When a movie promises first contact between humans and aliens, I pay attention.  This one, even with its weird title, looked like it might be dramatic and creepy, and perhaps thrilling.  No thrills surfaced but it does maintain a creep factor, and it is fairly dramatic.  It is also nonsensical, and by the end I was wondering what the hell had happened.

Kerry Bellessa’s story posits that a meteor strike in the waters off Miami Beach is more unnatural than natural, so a group of SETI scientists are sent to investigate.  SETI is the acronym for Search for Extra-Terrestrial Intelligence, you see, and the government wants to know about such things.  But along with the scientists are two men who run the boat they charter, and one of them, Jonah (Michael Beach), is a magnet for trouble of Biblical proportions.  On a sea as flat as glass the team encounters . . . its own boat, plus a submerged pig and some other nasty surprises.
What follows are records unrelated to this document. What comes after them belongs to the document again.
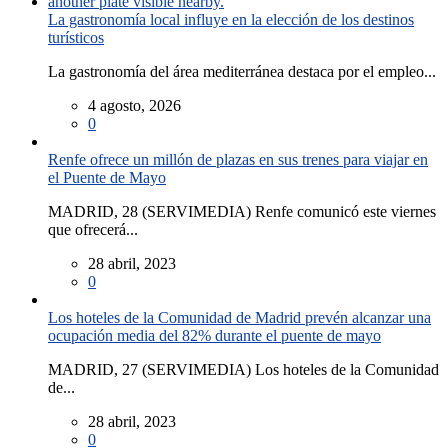
La gastronomía local influye en la elección de los destinos
turísticos
La gastronomía del área mediterránea destaca por el empleo...
4 agosto, 2026
0
Renfe ofrece un millón de plazas en sus trenes para viajar en
el Puente de Mayo
MADRID, 28 (SERVIMEDIA) Renfe comunicó este viernes
que ofrecerá...
28 abril, 2023
0
Los hoteles de la Comunidad de Madrid prevén alcanzar una
ocupación media del 82% durante el puente de mayo
MADRID, 27 (SERVIMEDIA) Los hoteles de la Comunidad
de...
28 abril, 2023
0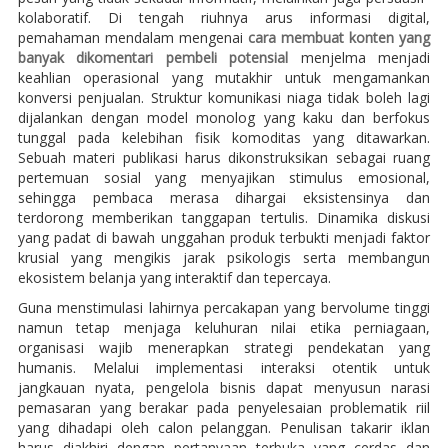
kolaboratif. Di tengah riuhnya arus informasi digital,
pemahaman mendalam mengenai
cara membuat konten yang
banyak dikomentari pembeli potensial
menjelma menjadi
keahlian operasional yang mutakhir untuk mengamankan
konversi penjualan. Struktur komunikasi niaga tidak boleh lagi
dijalankan dengan model monolog yang kaku dan berfokus
tunggal pada kelebihan fisik komoditas yang ditawarkan.
Sebuah materi publikasi harus dikonstruksikan sebagai ruang
pertemuan sosial yang menyajikan stimulus emosional,
sehingga pembaca merasa dihargai eksistensinya dan
terdorong memberikan tanggapan tertulis. Dinamika diskusi
yang padat di bawah unggahan produk terbukti menjadi faktor
krusial yang mengikis jarak psikologis serta membangun
ekosistem belanja yang interaktif dan tepercaya.
Guna menstimulasi lahirnya percakapan yang bervolume tinggi
namun tetap menjaga keluhuran nilai etika perniagaan,
organisasi wajib menerapkan strategi pendekatan yang
humanis. Melalui implementasi interaksi otentik untuk
jangkauan nyata, pengelola bisnis dapat menyusun narasi
pemasaran yang berakar pada penyelesaian problematik riil
yang dihadapi oleh calon pelanggan. Penulisan takarir iklan
harus diakhiri dengan pertanyaan terbuka yang cerdas dan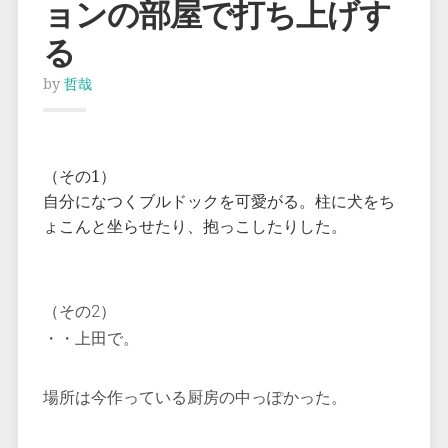
ョンの部屋で打ち上げす
る
by
哲哉
（その1）
自分になつく
ブルドックを可愛がる。柱に犬をち
ょこんと坐らせたり、抱っこしたりした。
（その2）
・・上田で。
場所は今作っている厨房の中っぽかった。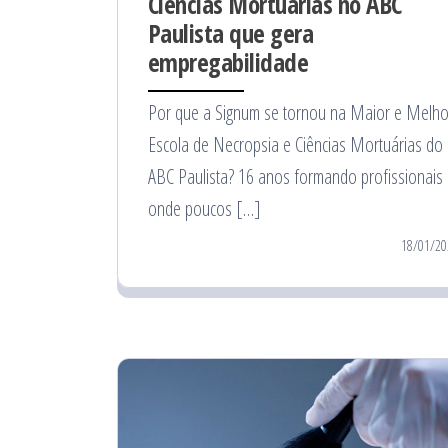
Ciências Mortuárias no ABC
Paulista que gera
empregabilidade
Por que a Signum se tornou na Maior e Melho
Escola de Necropsia e Ciências Mortuárias do
ABC Paulista? 16 anos formando profissionais
onde poucos […]
18/01/20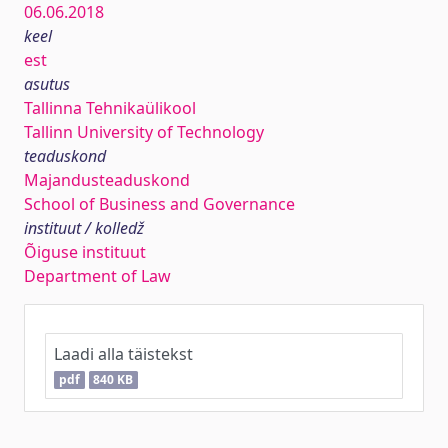
06.06.2018
keel
est
asutus
Tallinna Tehnikaülikool
Tallinn University of Technology
teaduskond
Majandusteaduskond
School of Business and Governance
instituut / kolledž
Õiguse instituut
Department of Law
Laadi alla täistekst
pdf
840 KB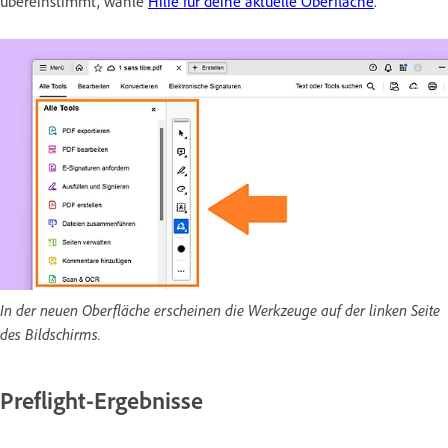
übereinstimmt, wähle
Hilfe für deine aktuelle Oberfläche
.
In der neuen Oberfläche erscheinen die Werkzeuge auf der linken Seite
des Bildschirms.
Preflight-Ergebnisse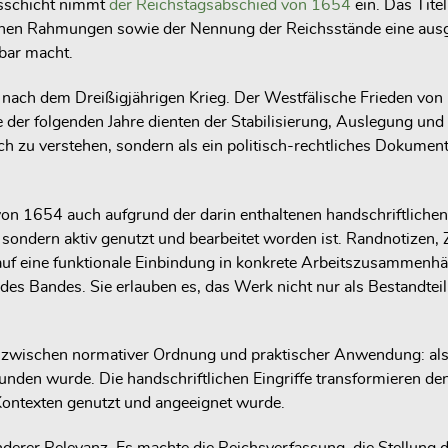
nsschicht nimmt
der Reichstagsabschied von 1654
ein. Das Tite
ischen Rahmungen sowie der Nennung der Reichsstände eine ausge
bar macht.
nach dem Dreißigjährigen Krieg. Der Westfälische Frieden von 1
ge der folgenden Jahre dienten der Stabilisierung, Auslegung un
uch zu verstehen, sondern als ein politisch-rechtliches Dokument
1654 auch aufgrund der darin enthaltenen handschriftlichen 
e, sondern aktiv genutzt und bearbeitet worden ist. Randnotize
uf eine funktionale Einbindung in konkrete Arbeitszusammenhä
des Bandes. Sie erlauben es, das Werk nicht nur als Bestandtei
 zwischen normativer Ordnung und praktischer Anwendung: als ein
unden wurde. Die handschriftlichen Eingriffe transformieren d
 Kontexten genutzt und angeeignet wurde.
The somewhat promising premise is quickly overshadowed by Jonah’s reading of the situation as a matter of ascending evil rather than otherworldly visitation.  The contrast between science and devilry is intriguingly established through the dialogue — and then the story completely falls apart.  Things happen, things appear, people perish, etc., except that it hasn’t happened yet.  And then it does, and the characters do nothing about it even though they know what’s coming.  It just gets stranger from there.

Ultimately the film reaches its pointless conclusion, where nothing makes sense at all, except to intimate that the otherworldly visitation may indicate the rise of the devil on modern Earth.  Or not.  I’m not sure, and I don’t think it matters.  After the first half-hour this movie is a mess; skip it.  ☆ 1/2.  3 December 2022.